Pierwsze spotkanie zespołu mającego na celu przygotowanie programu naprawczego polskiego górnictwa odbędzie się w Warszawie, w dniu 11 sierpnia 2020 r. o godzinie 11:00. Ustalono, że na posiedzenie zespołu zaproszeni zostaną przedstawiciele związków zawodowych i zarządów z Polskiej Grupy Górniczej S.A. i Taurona Wydobycie S.A. oraz przedstawiciele Rządu odpowiedzialni za temat posiedzenia zespołu, a do prac zespołu będą mogli zostać zaproszeniu eksperci o uznanym autorytecie w branży górniczej i energetycznej.

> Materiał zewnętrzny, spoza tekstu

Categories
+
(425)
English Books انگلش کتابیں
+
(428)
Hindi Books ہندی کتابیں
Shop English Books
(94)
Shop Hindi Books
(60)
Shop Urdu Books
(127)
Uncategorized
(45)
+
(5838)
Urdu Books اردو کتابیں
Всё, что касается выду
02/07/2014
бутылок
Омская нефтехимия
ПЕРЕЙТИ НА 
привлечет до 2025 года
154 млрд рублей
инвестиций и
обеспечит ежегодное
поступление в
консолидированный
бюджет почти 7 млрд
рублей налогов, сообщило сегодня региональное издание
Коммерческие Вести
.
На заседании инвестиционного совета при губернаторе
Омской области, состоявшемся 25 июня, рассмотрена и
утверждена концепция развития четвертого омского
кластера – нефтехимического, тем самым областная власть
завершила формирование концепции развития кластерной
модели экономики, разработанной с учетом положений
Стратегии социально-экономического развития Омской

Celem zespołu będzie m.in. przedstawienie:
1. możliwości produkcji energii elektrycznej z węgla w perspektywie krótkoterminowej,
2. inwestycji w energetyce i górnictwie, ze szczególnym uwzględnieniem inwestycji w wysokosprawną i niskoemisyjną energetykę,
3. kwestii związanych z polityką klimatyczną,
4. wyjaśnienie roli gazu ziemnego, odnawialnych źródeł energii i węgla kamiennego w miksie energetycznym.
Zaproponowane zostały zespoły robocze w ramach Polskiej Grupy Górniczej S.A., szczególnie w obszarach:
1. sprzedażowym na okoliczność możliwości lokowania produktu na rynku,
2. produkcyjnym na okoliczność kosztów udostępniania węgla,
3. pracowniczym na okoliczność wypracowania zasad organizacji pracy,
4. finansowo-rynkowym na okoliczność źródeł finansowania działalności.

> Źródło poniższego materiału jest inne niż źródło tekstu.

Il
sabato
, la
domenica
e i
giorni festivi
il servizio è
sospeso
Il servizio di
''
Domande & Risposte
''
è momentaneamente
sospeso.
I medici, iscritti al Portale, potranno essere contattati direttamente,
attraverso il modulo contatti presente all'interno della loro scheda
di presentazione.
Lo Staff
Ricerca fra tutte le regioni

Spore poruszenie wywołała wypowiedź wicepremiera Jacka Sasina w poniedziałkowym programie Polsatu. Pytany o plan restrukturyzacji kopalń wicepremier powiedział, iż rozumie, że nikt nie chciałby uczestniczyć w takim procesie jak zamykanie kopalń, także on sam.
Jak zaznaczył: - To nie jest mój wybór, to nie jest moje widzimisię, to jest niestety twarda konieczność wobec tego, co dzieje się wokół Polski, wobec polityki klimatycznej. Tego, że przechodzimy przyspieszony jednak proces transformacji energetycznej wymuszony na nas przez instytucje europejskie, nie możemy od tego abstrahować.
Zaznacza, że wraz z rządem, "będą szukać takich rozwiązań, które byłyby akceptowane przez stronę społeczną, ale jednocześnie dawały szansę kontynuowania misji przez te kopalnie, które zapewniają nam bezpieczeństwo energetyczne i które są rentowne".
Odnosząc się do tego, że górnicze związki mogą się nie zgodzić na pewne ustalenia, odpowiedział: "ja bym nie zakładał tego z góry". - Zakładam racjonalność naszych partnerów społecznych polegającą na tym, że przez obronę części nierentownych kopalń nie można doprowadzić do bankructwa czy upadku całego górnictwa, bo to jest ta wielka odpowiedzialność. To jest odpowiedzialność rządu, nas jako właściciela tych kopalń, ale jest to również odpowiedzialność przedstawicieli załogi i związków zawodowych. Nie wierzę w to, że wobec takiej alternatywy nie możemy oczekiwać od związków zawodowych odpowiedzialności i racjonalności działania" - przekonywał Sasin.
Na pytanie, czy dzisiaj można powiedzieć, kiedy skończy się energetyka oparta na węglu w Polsce odpowiedział: „zakładam, że to będzie okres pomiędzy 2050, a 2060 rokiem. Zakładam, że ten 2060 to jest ten okres najdalszy okres”.